DEAN Shadow Music
This superb new release in BIS’s series devoted to Brett Dean takes its name of the longest piece in the collection. Shadow Music is an anxious 2002 triptych with the whimpering, straining ‘Forgotten Garden’ at its core, an evocation of verdure that’s ‘a shadow of its former self’ (Dean) and not at all happy about it.
But the recording’s title applies throughout, too, though the shadows come in differing shades. First there’s the shadow of other musicians in Etüdenfest (2000), a harrowing portrait of string players at practice. A blurry whirl of études, finger turners, scales and arpeggios creates a neurotic chaos, the music seeming at one point to drift off to sleep, with exercises the only dreams, before tuning up again in a daze. At the end, an unwelcome interloper breaks in – a pianist, inciting mayhem and collapse.
There’s the shadow of other composers in Short Stories (2005). That might mean an earlier generation of miniaturists that Dean is consciously paying homage to, such as Webern and Satie, or contemporaries with the gnarlier, more abrasive language that Dean hints at in ‘Devotional’ and ‘Embers’ but rejects in the closing ‘Arietta’, a tender elegy that’s the last of five narratives.

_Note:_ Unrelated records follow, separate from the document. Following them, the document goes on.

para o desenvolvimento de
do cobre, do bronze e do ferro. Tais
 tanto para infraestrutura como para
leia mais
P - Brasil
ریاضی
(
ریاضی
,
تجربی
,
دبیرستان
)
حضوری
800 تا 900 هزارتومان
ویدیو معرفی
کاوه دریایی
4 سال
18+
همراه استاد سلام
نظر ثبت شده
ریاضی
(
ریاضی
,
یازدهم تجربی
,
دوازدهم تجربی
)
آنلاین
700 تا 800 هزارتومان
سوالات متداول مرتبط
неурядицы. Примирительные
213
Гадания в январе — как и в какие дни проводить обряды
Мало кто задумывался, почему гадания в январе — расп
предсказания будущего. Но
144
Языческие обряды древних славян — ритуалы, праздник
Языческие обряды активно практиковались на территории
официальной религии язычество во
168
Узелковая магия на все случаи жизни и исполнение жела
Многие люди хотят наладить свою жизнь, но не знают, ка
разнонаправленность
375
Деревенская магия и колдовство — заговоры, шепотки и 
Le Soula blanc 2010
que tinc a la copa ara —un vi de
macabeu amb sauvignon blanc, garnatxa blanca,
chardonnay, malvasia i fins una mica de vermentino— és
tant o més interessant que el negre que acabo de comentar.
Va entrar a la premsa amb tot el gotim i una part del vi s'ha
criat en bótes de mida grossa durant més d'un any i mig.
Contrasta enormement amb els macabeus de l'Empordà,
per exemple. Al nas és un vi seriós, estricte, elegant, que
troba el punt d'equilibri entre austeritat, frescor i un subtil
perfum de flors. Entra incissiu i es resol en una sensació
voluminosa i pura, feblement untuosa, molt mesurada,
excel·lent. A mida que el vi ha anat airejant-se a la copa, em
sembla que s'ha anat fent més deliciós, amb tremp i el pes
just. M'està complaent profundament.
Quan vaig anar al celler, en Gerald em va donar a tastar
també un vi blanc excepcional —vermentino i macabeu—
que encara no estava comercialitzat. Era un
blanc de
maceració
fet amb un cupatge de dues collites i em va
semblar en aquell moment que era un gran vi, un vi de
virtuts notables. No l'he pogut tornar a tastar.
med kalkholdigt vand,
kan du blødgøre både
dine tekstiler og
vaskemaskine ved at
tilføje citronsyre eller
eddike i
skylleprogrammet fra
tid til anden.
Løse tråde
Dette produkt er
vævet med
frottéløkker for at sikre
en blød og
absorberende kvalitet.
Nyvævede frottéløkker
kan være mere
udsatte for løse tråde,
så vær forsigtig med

And then there’s the shadow of Beethoven. (Isn’t there always?) Dean’s Testament (2008) has already appeared in its original 2002 version for 12 violas (1/14), and that constrained palette might better suit the subject matter – a thrash against deafness, a struggle for a way forwards – than this feverish orchestration. Even so, given Testament’s quotations from the slow movement of the first ‘Razumovsky’ Quartet, Dean’s 2013 arrangement of the Beethoven for strings, clarinet and flute makes for a delicate, characterful prelude. Like everything else here, it’s dispatched with breathtaking ease by the Swedish Chamber Orchestra.